Say how many lines of these entries include the word "NASA", and answer with the number alone.

[Opening ENTRIES SUPPLIED section]

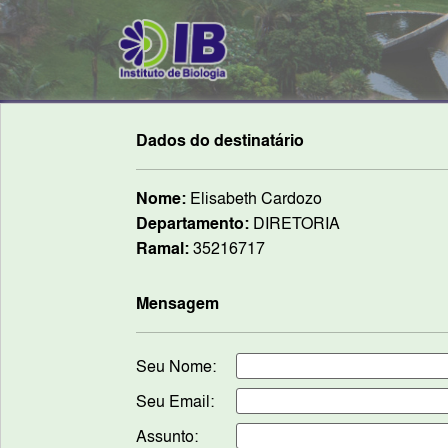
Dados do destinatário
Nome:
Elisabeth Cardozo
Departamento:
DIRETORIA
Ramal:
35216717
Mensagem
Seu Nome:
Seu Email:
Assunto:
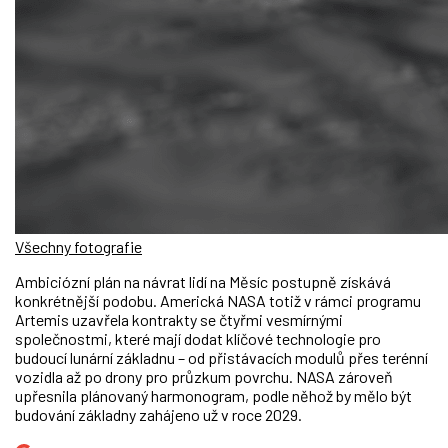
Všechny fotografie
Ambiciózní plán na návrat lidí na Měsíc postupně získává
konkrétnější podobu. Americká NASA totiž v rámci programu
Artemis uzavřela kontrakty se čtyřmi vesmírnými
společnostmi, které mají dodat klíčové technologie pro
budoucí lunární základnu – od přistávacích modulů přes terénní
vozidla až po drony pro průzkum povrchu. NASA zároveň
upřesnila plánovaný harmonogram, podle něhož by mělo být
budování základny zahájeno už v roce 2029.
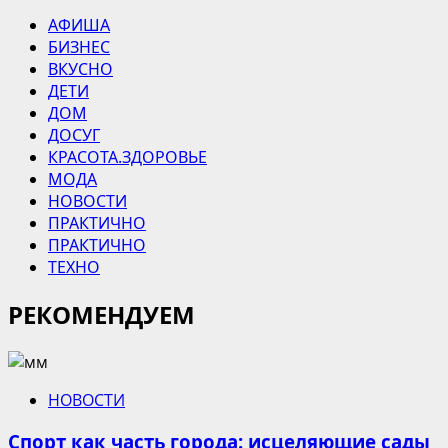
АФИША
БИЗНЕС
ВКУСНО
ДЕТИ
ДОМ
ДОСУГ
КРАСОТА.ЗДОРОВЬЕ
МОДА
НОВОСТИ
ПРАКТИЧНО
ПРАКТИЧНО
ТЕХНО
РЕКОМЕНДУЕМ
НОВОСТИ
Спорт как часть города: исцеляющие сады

[Closing ENTRIES SUPPLIED section]
[Opening ENTRIES SUPPLIED section]

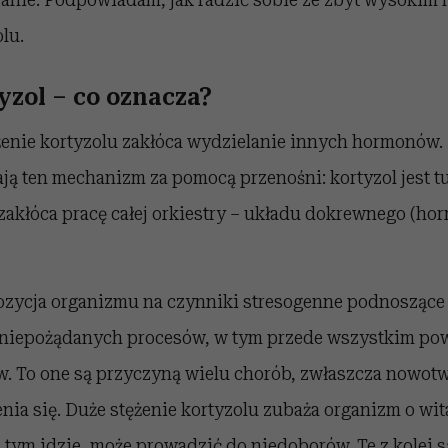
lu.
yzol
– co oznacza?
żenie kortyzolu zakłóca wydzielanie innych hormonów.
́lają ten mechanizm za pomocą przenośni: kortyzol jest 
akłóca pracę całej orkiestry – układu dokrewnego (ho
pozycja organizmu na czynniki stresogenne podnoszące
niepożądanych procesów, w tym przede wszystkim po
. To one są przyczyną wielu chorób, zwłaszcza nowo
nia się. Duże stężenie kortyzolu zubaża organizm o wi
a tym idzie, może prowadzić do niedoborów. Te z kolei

[Closing ENTRIES SUPPLIED section]
[Opening ENTRIES SUPPLIED section]

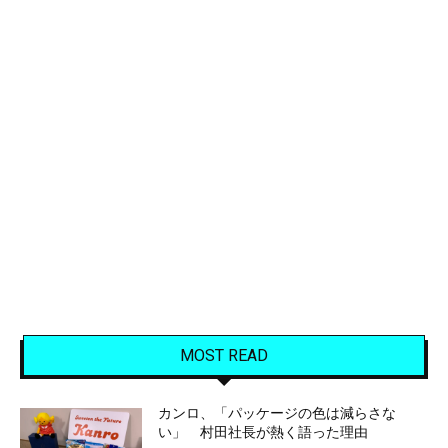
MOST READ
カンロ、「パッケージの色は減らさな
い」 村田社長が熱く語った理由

[Closing ENTRIES SUPPLIED section]

_FINISHED EXERCISE_: 2